Thursday, 8 December 2011
Great political writers of our time: George Orwell
“Writing a book is a horrible, exhausting struggle, like a long bout of some painful illness. One would never undertake such a thing if one were not driven on by some demon whom one can neither resist nor understand.” - George Orwell
Born 1902 as Eric Blair, Orwell at the age of 30 disappointed his well-to-do parents by abandoning a well-paid career in the Imperial Police in Burma for the unstable life of a writer. His years in the Imperial Police, along with years spent in poverty in Paris and London, contributed to his strongly-held political convictions: “[They] increased my natural hatred of authority and made me for the first time fully aware of the existence of the working classes,” he was later to write. He became a committed democratic socialist.
Like many writers, he struggled in the actual act of writing, finding it uncomfortable and difficult. Yet he felt driven to continue his work, and was determined to develop political writing into an art. Pushed by his ideologies rather than a desire to create artistic works, political allegory and injustices created by existing systems were always a feature in his novels.
1984 was Orwell’s last book. He had seen much suffering in his life, living through both world wars and fighting in the Spanish civil war, and was opposed to any form of totalitarianism, whether it came from the Left or the Right. Though many read it as a warning of a possible future, Orwell maintained that he always intended it as a warning about the mechanisms used by the state to exert control over individuals.
In the novel, the state controls everything. Citizens are allocated their work, where they live; the state even controls the language they use - and they are manipulated into respecting and admiring their government, which has as its figurehead the shadowy Big Brother.

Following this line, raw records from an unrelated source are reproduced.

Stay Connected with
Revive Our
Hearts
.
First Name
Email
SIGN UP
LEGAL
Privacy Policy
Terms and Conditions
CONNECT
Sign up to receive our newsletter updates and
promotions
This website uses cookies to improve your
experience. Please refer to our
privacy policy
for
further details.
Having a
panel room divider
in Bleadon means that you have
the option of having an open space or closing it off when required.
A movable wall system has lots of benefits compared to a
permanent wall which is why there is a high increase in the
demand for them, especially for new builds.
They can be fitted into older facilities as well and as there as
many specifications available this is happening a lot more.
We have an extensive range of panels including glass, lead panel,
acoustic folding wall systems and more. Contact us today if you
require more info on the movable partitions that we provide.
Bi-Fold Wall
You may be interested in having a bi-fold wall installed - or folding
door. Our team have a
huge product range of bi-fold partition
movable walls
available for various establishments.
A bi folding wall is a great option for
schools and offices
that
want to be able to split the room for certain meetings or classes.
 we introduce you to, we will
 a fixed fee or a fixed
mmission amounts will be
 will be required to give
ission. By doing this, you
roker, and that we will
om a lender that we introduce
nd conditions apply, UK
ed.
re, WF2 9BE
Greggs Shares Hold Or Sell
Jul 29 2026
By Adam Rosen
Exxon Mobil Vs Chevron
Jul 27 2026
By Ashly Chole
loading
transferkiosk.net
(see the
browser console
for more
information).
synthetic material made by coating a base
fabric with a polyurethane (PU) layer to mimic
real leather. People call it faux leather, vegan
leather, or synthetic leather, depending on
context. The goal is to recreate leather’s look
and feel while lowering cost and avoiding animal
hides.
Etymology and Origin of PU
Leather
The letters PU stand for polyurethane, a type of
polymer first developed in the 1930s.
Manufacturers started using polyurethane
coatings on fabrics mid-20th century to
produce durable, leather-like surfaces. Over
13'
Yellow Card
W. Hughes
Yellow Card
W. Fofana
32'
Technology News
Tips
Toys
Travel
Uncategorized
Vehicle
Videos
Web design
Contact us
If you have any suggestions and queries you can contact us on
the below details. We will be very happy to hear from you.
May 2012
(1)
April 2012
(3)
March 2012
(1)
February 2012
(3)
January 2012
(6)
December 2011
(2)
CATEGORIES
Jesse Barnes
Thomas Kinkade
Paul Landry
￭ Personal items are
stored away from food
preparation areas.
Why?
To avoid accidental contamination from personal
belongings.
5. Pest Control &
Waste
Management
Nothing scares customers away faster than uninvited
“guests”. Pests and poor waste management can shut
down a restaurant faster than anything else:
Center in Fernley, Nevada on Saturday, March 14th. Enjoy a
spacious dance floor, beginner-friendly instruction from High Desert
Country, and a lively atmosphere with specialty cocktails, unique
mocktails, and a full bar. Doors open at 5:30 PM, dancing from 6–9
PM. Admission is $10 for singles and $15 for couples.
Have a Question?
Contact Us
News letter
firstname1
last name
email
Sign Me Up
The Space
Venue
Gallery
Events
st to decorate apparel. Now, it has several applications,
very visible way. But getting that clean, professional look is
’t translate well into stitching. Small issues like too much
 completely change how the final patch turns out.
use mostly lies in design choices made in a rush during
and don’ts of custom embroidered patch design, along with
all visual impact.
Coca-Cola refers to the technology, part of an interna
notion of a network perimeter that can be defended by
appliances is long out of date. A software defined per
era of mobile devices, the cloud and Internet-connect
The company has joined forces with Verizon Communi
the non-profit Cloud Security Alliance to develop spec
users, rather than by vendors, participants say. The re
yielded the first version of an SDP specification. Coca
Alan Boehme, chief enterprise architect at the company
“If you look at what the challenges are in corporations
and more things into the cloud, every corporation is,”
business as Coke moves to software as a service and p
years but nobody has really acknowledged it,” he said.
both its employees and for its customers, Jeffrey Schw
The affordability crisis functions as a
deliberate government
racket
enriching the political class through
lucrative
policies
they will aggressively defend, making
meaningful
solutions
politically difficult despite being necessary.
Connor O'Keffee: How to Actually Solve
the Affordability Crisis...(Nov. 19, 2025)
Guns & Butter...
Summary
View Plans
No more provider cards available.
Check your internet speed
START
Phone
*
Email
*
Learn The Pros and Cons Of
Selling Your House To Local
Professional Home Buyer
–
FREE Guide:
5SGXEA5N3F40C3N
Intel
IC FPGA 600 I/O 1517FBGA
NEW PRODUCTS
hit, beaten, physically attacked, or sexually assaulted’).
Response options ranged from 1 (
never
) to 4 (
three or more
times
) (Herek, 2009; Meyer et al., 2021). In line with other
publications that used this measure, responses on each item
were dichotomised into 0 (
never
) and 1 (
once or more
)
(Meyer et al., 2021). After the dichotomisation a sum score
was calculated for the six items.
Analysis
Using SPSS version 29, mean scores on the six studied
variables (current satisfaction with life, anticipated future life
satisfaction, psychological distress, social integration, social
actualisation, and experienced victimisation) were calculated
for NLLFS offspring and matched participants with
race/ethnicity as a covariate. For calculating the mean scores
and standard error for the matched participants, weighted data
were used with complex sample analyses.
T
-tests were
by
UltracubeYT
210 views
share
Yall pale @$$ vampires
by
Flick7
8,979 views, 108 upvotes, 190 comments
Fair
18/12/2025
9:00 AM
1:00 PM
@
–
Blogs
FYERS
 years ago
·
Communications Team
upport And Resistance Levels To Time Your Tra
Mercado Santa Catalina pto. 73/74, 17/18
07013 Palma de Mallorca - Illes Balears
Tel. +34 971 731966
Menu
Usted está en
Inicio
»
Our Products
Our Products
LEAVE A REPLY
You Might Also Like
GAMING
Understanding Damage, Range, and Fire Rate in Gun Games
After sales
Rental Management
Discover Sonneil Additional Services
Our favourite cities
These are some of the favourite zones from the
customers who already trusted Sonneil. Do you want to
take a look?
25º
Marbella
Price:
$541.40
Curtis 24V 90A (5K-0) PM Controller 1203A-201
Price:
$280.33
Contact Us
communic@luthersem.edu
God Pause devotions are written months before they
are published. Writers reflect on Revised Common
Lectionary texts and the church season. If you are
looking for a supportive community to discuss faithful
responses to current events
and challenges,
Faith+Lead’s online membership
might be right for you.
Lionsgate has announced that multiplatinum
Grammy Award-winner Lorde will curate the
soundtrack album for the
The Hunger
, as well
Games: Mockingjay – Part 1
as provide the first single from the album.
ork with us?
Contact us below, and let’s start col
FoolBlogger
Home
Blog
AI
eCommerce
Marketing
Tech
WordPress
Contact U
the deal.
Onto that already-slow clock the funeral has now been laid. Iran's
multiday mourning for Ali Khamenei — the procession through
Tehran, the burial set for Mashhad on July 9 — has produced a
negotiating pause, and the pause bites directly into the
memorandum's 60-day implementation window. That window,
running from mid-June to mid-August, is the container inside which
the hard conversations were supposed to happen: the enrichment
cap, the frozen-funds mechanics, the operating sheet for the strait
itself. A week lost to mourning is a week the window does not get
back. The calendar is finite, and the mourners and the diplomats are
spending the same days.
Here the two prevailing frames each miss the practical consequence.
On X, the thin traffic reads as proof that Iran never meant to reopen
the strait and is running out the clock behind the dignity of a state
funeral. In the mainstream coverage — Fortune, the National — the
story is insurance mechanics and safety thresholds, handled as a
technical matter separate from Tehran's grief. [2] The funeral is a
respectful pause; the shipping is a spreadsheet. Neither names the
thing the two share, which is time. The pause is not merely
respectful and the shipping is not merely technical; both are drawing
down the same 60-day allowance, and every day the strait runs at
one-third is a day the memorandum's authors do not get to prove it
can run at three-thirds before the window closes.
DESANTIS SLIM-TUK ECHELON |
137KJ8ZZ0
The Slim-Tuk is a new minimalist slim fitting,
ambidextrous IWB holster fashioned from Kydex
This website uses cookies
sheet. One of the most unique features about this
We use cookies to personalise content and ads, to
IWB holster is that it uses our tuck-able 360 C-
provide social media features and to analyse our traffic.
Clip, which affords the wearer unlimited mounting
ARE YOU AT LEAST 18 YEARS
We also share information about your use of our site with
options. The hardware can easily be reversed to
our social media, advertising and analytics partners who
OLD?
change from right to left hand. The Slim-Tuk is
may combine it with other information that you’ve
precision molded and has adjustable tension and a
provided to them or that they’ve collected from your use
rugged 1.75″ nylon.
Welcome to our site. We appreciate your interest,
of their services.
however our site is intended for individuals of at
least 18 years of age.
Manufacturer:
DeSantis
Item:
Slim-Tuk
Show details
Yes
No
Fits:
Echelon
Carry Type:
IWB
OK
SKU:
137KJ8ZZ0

Conflict in the novel comes from the desires of individuals against the state, and in particular in the love story between Winston and his girlfriend Julia. When they are together, the freedom of the human spirit prevails. This - love - is the one thing that Big Brother can’t control.
When their affair is discovered by the authorities, the two are separated and tortured into betraying one another. Their love has to be beaten out of them; it cannot be tolerated that they should have greater loyalty to someone other than Big Brother. “Never again will you be capable of love, or friendship, or joy of living, or laughter, or curiosity, or courage, or integrity…” Winston is told by a state enforcer, towards the end of the book. […] “… there will be no loyalty, except loyalty towards the party. There will be no love, except the love of Big Brother.”
He is told: “Always, at every moment, there will be the thrill of victory, the sensation of trampling on an enemy who is helpless. If you want a picture of the future, imagine a boot stamping on a human face - forever.”
The novel is one of the greatest of the 20th Century. It came out to almost universally positive reviews and is still much loved today. At the time of its publication, the Book of the Month club in America wanted Orwell to cut out large sections of the book, including its Newspeak appendix and the long section on Emmanuel Goldstein’s “The Theory and Practise of Oligarchical Collectivism”. Orwell refused. The publisher speculated that, by declining to make the cuts, he stood to lose a minimum of $40,000. But Orwell valued the political aspect of the work too highly to do any different; and the Book of the Month club decided to take on 1984 anyway. Orwell: “So that shows that virtue is its own reward, or that honesty is the best policy, I forget which.”